Second generation androgen receptor antagonists and challenges in prostate cancer treatment

Abstract

Prostate cancer is a hormone-dependent malignancy, whose onset and progression are closely related to the activity of the androgen receptor (AR) signaling pathway. Due to this critical role of AR signaling in driving prostate cancer, therapy targeting the AR pathway has been the mainstay strategy for metastatic prostate cancer treatment. The utility of these agents has expanded with the emergence of second-generation AR antagonists, which began with the approval of enzalutamide in 2012 by the United States Food and Drug Administration (FDA). Together with apalutamide and darolutamide, which were approved in 2018 and 2019, respectively, these agents have improved the survival of patients with prostate cancer, with applications for both androgen-dependent and castration-resistant disease. While patients receiving these drugs receive a benefit in the form of prolonged survival, they are not cured and ultimately progress to lethal neuroendocrine prostate cancer (NEPC). Here we summarize the current state of AR antagonist development and highlight the emerging challenges of their clinical application and the potential resistance mechanisms, which might be addressed by combination therapies or the development of novel AR-targeted therapies.

Fig. 1. The 2D structure of AR antagonists.

The red dotted box indicates the shared structure between drugs. Drug structure resources from PubChem (https://pubchem.ncbi.nlm.nih.gov/search/search.cgi).
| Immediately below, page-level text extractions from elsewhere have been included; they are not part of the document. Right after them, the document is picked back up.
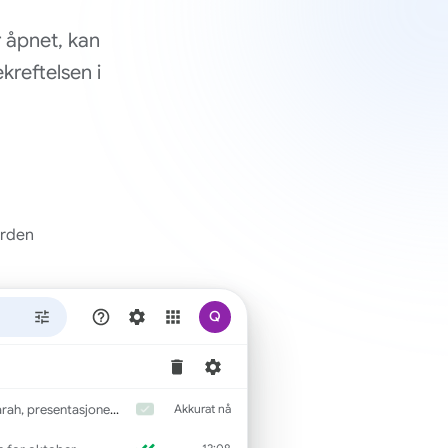
r åpnet, kan
kreftelsen i
erden
Q
tasjonen er ferdig. Priser på lysbilde 12...
Akkurat nå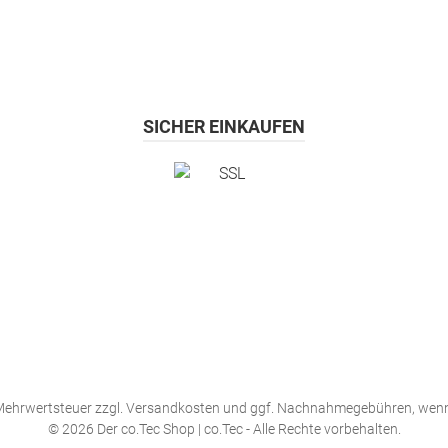
SICHER EINKAUFEN
. Mehrwertsteuer zzgl.
Versandkosten
und ggf. Nachnahmegebühren, wenn
© 2026 Der co.Tec Shop | co.Tec - Alle Rechte vorbehalten.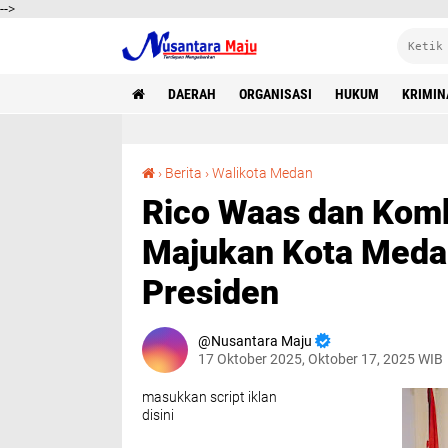
-->
DAERAH
ORGANISASI
HUKUM
KRIMIN
Rico Waas dan Kombes Calvjin Bersinergi Majukan Kota Medan dan Sukseskan Program Presiden
›
Berita
›
Walikota Medan
Rico Waas dan Komb
Majukan Kota Meda
Presiden
Nusantara Maju
17 Oktober 2025, Oktober 17, 2025 WIB
masukkan script iklan
disini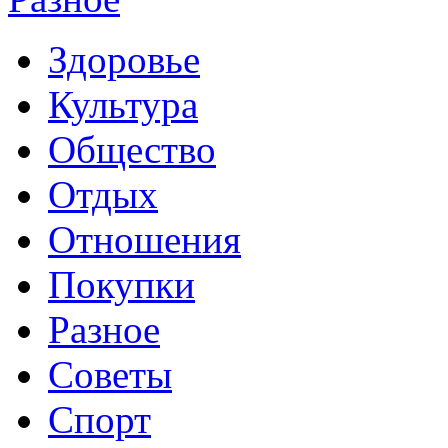
Здоровье
Культура
Общество
Отдых
Отношения
Покупки
Разное
Советы
Спорт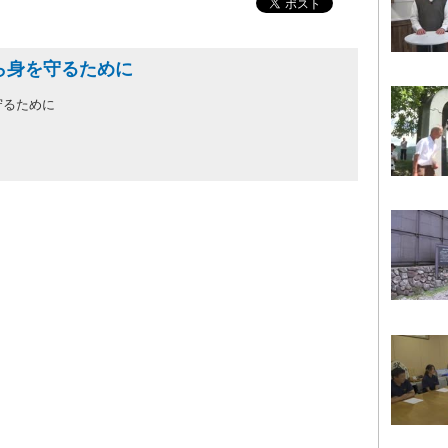
ら身を守るために
守るために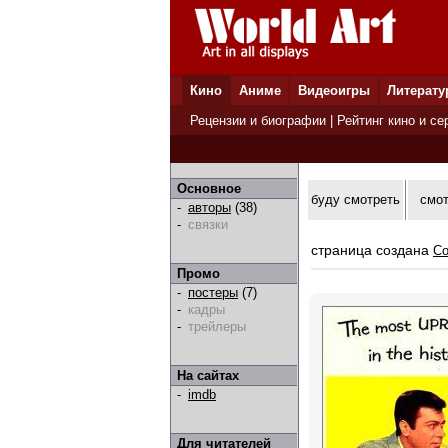
Кино
Аниме
Видеоигры
Литерату
Рецензии и биографии
|
Рейтинг кино и се
Основное
буду смотреть
смо
-
авторы
(38)
-
связки
страница создана
Co
Промо
-
постеры
(7)
-
кадры
-
трейлеры
На сайтах
-
imdb
Для читателей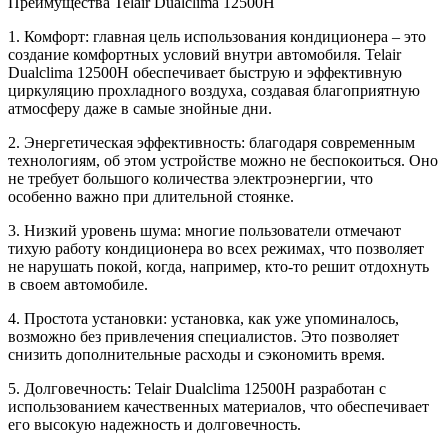
Преимущества Telair Dualclima 12500H
1. Комфорт: главная цель использования кондиционера – это
создание комфортных условий внутри автомобиля. Telair
Dualclima 12500H обеспечивает быструю и эффективную
циркуляцию прохладного воздуха, создавая благоприятную
атмосферу даже в самые знойные дни.
2. Энергетическая эффективность: благодаря современным
технологиям, об этом устройстве можно не беспокоиться. Оно
не требует большого количества электроэнергии, что
особенно важно при длительной стоянке.
3. Низкий уровень шума: многие пользователи отмечают
тихую работу кондиционера во всех режимах, что позволяет
не нарушать покой, когда, например, кто-то решит отдохнуть
в своем автомобиле.
4. Простота установки: установка, как уже упоминалось,
возможно без привлечения специалистов. Это позволяет
снизить дополнительные расходы и сэкономить время.
5. Долговечность: Telair Dualclima 12500H разработан с
использованием качественных материалов, что обеспечивает
его высокую надежность и долговечность.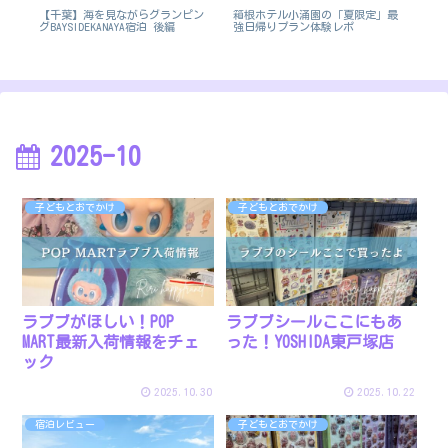
施
【千葉】海を見ながらグランピン
箱根ホテル小涌園の「夏限定」最
【
グBAYSIDEKANAYA宿泊 後編
強日帰りプラン体験レポ
横
2025-10
子どもとおでかけ
子どもとおでかけ
ラブブがほしい！POP
ラブブシールここにもあ
MART最新入荷情報をチェ
った！YOSHIDA東戸塚店
ック
2025.10.30
2025.10.22
宿泊レビュー
子どもとおでかけ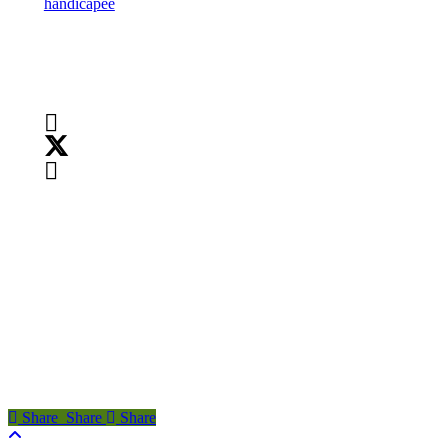
handicapée
Suivez-nous
Droits d’auteur :
©
2026
Teranet
Droits d’auteur :
©
2026
Teranet
Share
Share
Share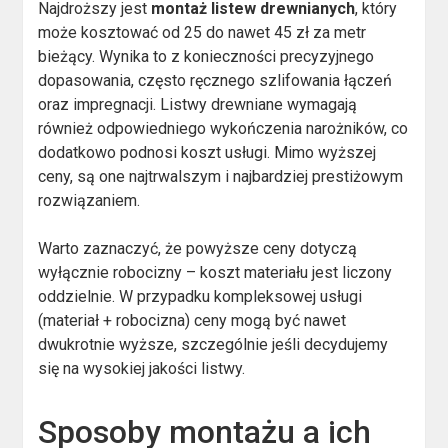
Najdroższy jest
montaż listew drewnianych
, który
może kosztować od 25 do nawet 45 zł za metr
bieżący. Wynika to z konieczności precyzyjnego
dopasowania, często ręcznego szlifowania łączeń
oraz impregnacji. Listwy drewniane wymagają
również odpowiedniego wykończenia narożników, co
dodatkowo podnosi koszt usługi. Mimo wyższej
ceny, są one najtrwalszym i najbardziej prestiżowym
rozwiązaniem.
Warto zaznaczyć, że powyższe ceny dotyczą
wyłącznie robocizny – koszt materiału jest liczony
oddzielnie. W przypadku kompleksowej usługi
(materiał + robocizna) ceny mogą być nawet
dwukrotnie wyższe, szczególnie jeśli decydujemy
się na wysokiej jakości listwy.
Sposoby montażu a ich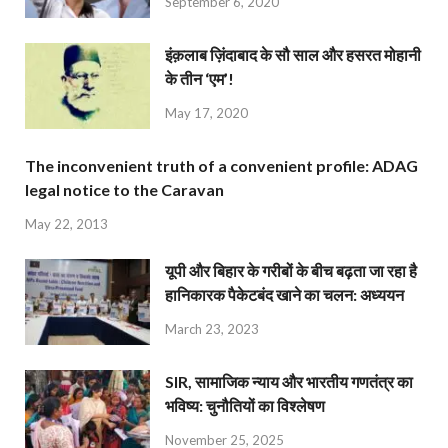
September 6, 2020
इंक़लाब ज़िंदाबाद के सौ साल और हसरत मोहानी
के तीन ‘एम’!
May 17, 2020
The inconvenient truth of a convenient profile: ADAG
legal notice to the Caravan
May 22, 2013
यूपी और बिहार के गरीबों के बीच बढ़ता जा रहा है
हानिकारक पैकेटबंद खाने का चलन: अध्ययन
March 23, 2023
SIR, सामाजिक न्याय और भारतीय गणतंत्र का
भविष्य: चुनौतियों का विश्लेषण
November 25, 2025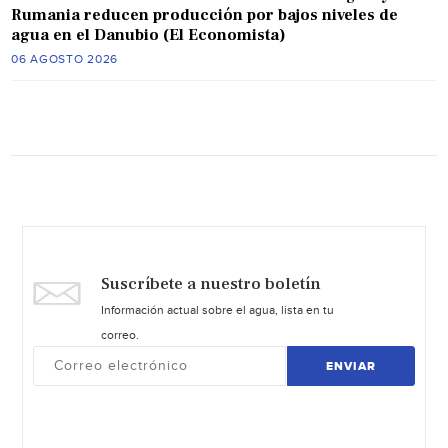
Rumania reducen producción por bajos niveles de
agua en el Danubio (El Economista)
06 AGOSTO 2026
Suscríbete a nuestro boletín
Información actual sobre el agua, lista en tu
correo.
ENVIAR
Fig. 2. The binding location of AR antagonists and roles in inhibition of AR-mediated transactivation.

A All of the FDA-approved second-generation AR antagonists bind to the ligand-binding domain (LBD). Potential AR antagonists including proxalutamide (Prox), TRC253, BMS-641988, and SHR3680 bind to the LBD, while EPI-506 and EPI-7386 bind to the N-terminal domain (NTD). Among these AR antagonists, EPI-506 and EPI-7386, darolutamide, proxalutamide, and TRC253 can bind with AR harboring mutations such as F876L. B All of the AR antagonists that bind to the LBD can competitively inhibit DHT binding to AR, as well as AR nuclear translocation and binding to DNA and coactivators. Binding of EPI-506 and EPI-7386 to the NTD of AR can inhibit AR transcriptional activation. Of note, proxalutamide can also repress AR protein expression.

Fig. 3. Recurrent AR mutations and alternative splicing variants contribute to AR antagonist resistance.

Mutations in red are the most prevalent mutations in patients [74, 75], while those in black are enzalutamide- and apalutamide-resistant mutations [76, 77]. AR-v7 lacks exons 4/5/6/7/8 and differs by 16aa at the C-terminus compared with AR-FL. Exons 5/6/7 are excluded in AR^v567es compared with AR-FL.

Fig. 4. Mechanisms of resistance to androgen receptor inhibitors in prostate cancer.

The partial agonist role of second-generation AR antagonists induces the expression of cancer-related genes including GR. GR in turn regulates the expression of a set of genes that overlaps with AR downstream pathways. AR alterations can include alternative splicing, point mutation and overexpression. Other AR signaling-independent mechanisms such as PTEN/TP53/RB1 loss of function and MYCN/SOC2 activation can mediate CRPC progression and contribute to AR antagonist resistance in CRPC.